■ Description of the task
Retype the entries exactly, but skip the pictures.

[Extracted data entries]
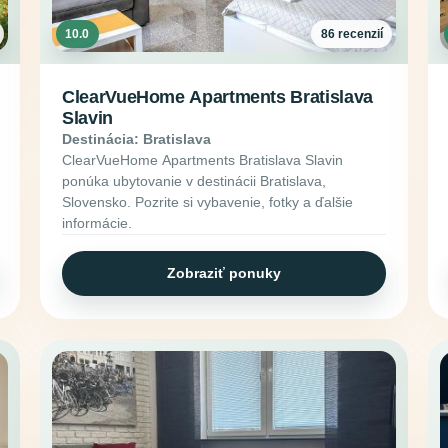
10.0
86 recenzií
ClearVueHome Apartments Bratislava
Slavin
Destinácia: Bratislava
ClearVueHome Apartments Bratislava Slavin
ponúka ubytovanie v destinácii Bratislava,
Slovensko. Pozrite si vybavenie, fotky a ďalšie
informácie.
Zobraziť ponuky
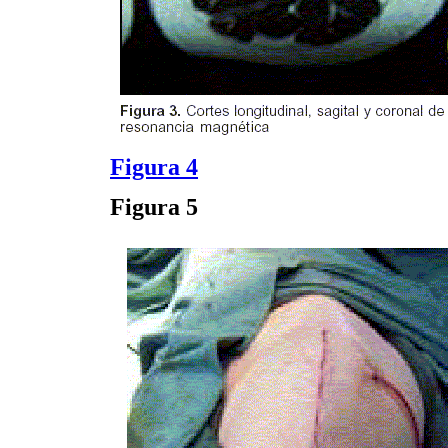
Figura 4
Figura 5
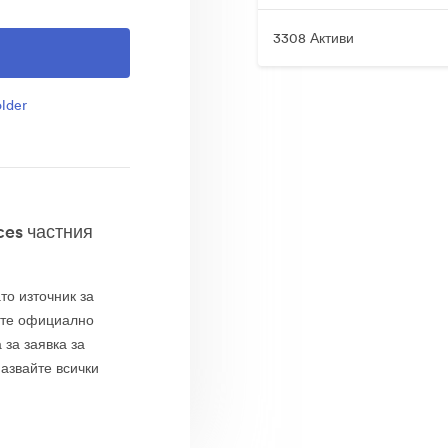
3308 Активи
lder
ces частния
то източник за
ите официално
 за заявка за
азвайте всички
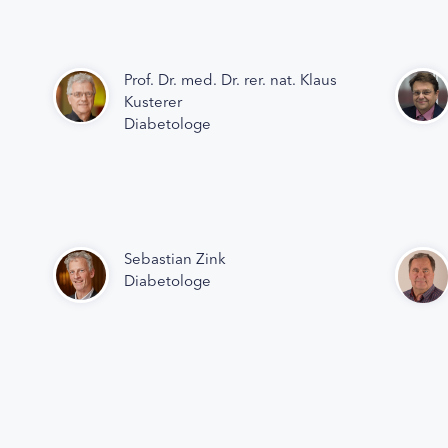
Prof. Dr. med. Dr. rer. nat. Klaus
Kusterer
Diabetologe
Sebastian Zink
Diabetologe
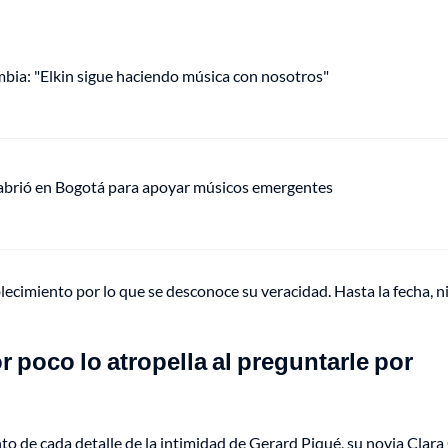
mbia: "Elkin sigue haciendo música con nosotros"
 abrió en Bogotá para apoyar músicos emergentes
lecimiento por lo que se desconoce su veracidad. Hasta la fecha, n
 poco lo atropella al preguntarle por
to de cada detalle de la intimidad de
Gerard Piqué
, su novia Clara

■ Expected answer
10.0
86 recenzií
ClearVueHome Apartments Bratislava
Slavin
Destinácia: Bratislava
ClearVueHome Apartments Bratislava Slavin
ponúka ubytovanie v destinácii Bratislava,
Slovensko. Pozrite si vybavenie, fotky a ďalšie
informácie.
Zobraziť ponuky
Figura 4
Figura 5
3308 Активи
lder
ces частния
то източник за
ите официално
 за заявка за
азвайте всички
Prof. Dr. med. Dr. rer. nat. Klaus
Kusterer
Diabetologe
Sebastian Zink
Diabetologe
mbia: "Elkin sigue haciendo música con nosotros"
 abrió en Bogotá para apoyar músicos emergentes
lecimiento por lo que se desconoce su veracidad. Hasta la fecha, n
 poco lo atropella al preguntarle por
to de cada detalle de la intimidad de
Gerard Piqué
, su novia Clara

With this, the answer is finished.